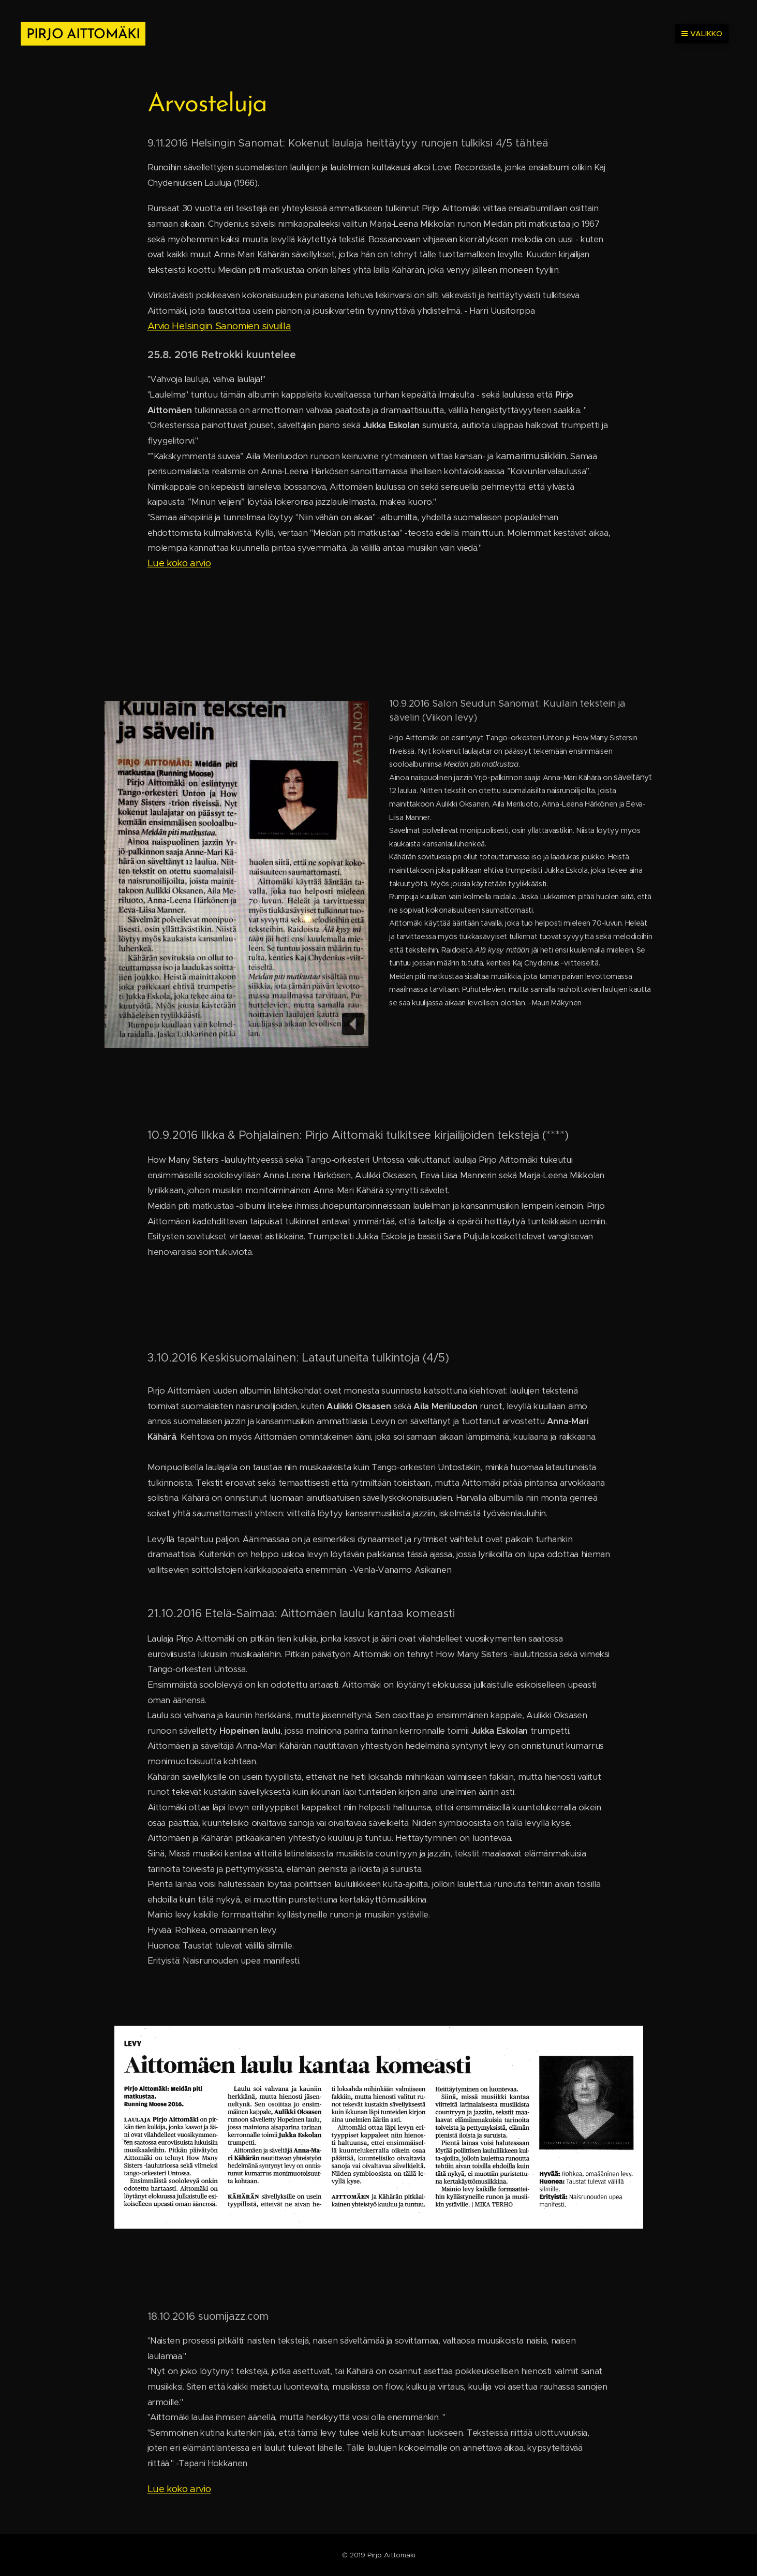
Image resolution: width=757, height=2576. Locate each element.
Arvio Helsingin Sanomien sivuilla (219, 326)
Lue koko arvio (179, 563)
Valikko (701, 33)
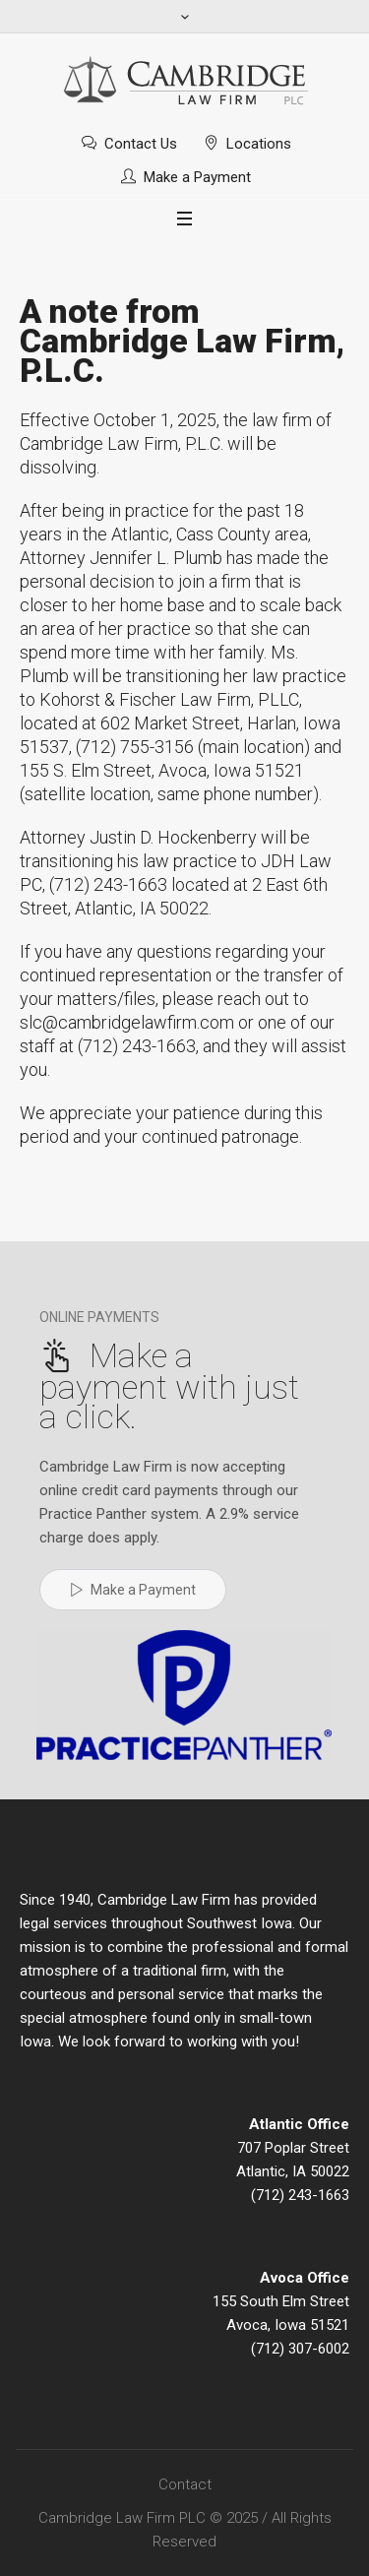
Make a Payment (197, 177)
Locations (258, 144)
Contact (185, 2484)
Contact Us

--

◆ **ACTIVITY**: Retype all of the entries exactly as written, leaving out any images.

◆ **TASK SOLUTION**:
Image resolution: width=757, height=2576. Locate each element.
Arvio Helsingin Sanomien sivuilla (219, 326)
Lue koko arvio (179, 563)
Valikko (701, 33)
Make a Payment (197, 177)
Locations (258, 144)
Contact (185, 2484)
Contact Us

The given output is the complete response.